To induce lenders to make the loans, Helbig and her co-conspirators helped the strawbuyers falsify their loan applications. The loan applications stated an artificially inflated value for the land, inflated the strawbuyer’s income and assets, misrepresented the strawbuyer’s employment, misrepresented that the property would be the strawbuyer’s primary residence, and misrepresented the true source of funds provided to the strawbuyer for closing. Helbig personally gave strawbuyers substantial sums of money to help them qualify for loans that they could not otherwise afford, as well as kickbacks to the strawbuyers for their services– without disclosing either such gifts to the lenders. In many instances, Helbig then took back the “gifts” used to inflate the strawbuyer’s assets as soon as the loan closed.

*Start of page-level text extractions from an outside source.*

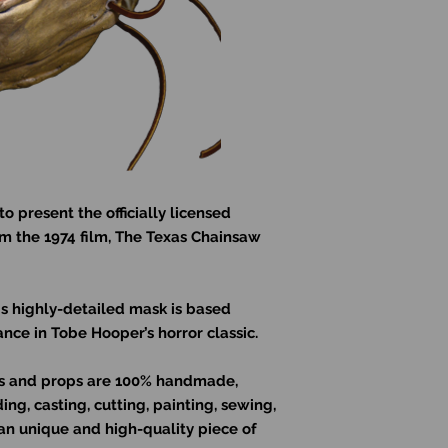
to present the officially licensed
om the 1974 film, The Texas Chainsaw
is highly-detailed mask is based
nce in Tobe Hooper’s horror classic.
sks and props are 100% handmade,
ng, casting, cutting, painting, sewing,
an unique and high-quality piece of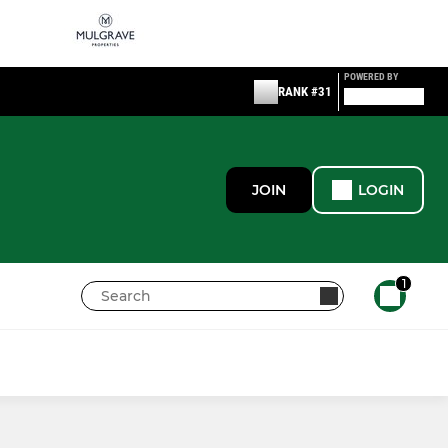
POWERED BY
RANK #31
JOIN
LOGIN
1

Helbig further signed settlement statements and loan applications even though she knew they contained materially false information designed to trick the banks into making the substantial loans. She then filed false tax returns claiming improper deductions, resulting in a grossly underestimated tax liability.

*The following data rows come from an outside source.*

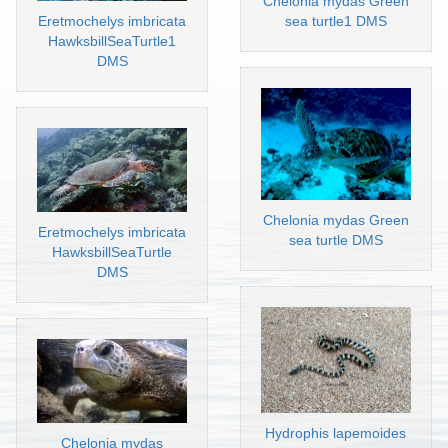
Chelonia mydas Green
Eretmochelys imbricata
sea turtle1 DMS
HawksbillSeaTurtle1
DMS
Chelonia mydas Green
Eretmochelys imbricata
sea turtle DMS
HawksbillSeaTurtle
DMS
Hydrophis lapemoides
Chelonia mydas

When Helbig could no longer obtain additional financing, due in part to her supply of strawbuyers drying up and the tightening of the extension of credit in connection with the mortgage crisis of 2008, she stopped making payments on the loans, causing the properties to go into foreclosure and causing the lenders substantial loss. The strawbuyers were also put into financial ruin when the defaults and foreclosures were reported negatively on their accounts with the credit bureaus.
The investigation of the case was conducted by the Internal Revenue Service-Criminal Investigations, the Federal Bureau of Investigation and the United States Postal Inspection Service. Assistant United States Attorneys Laura Day Rottenborn and Heather Carlton prosecuted the case for the United States.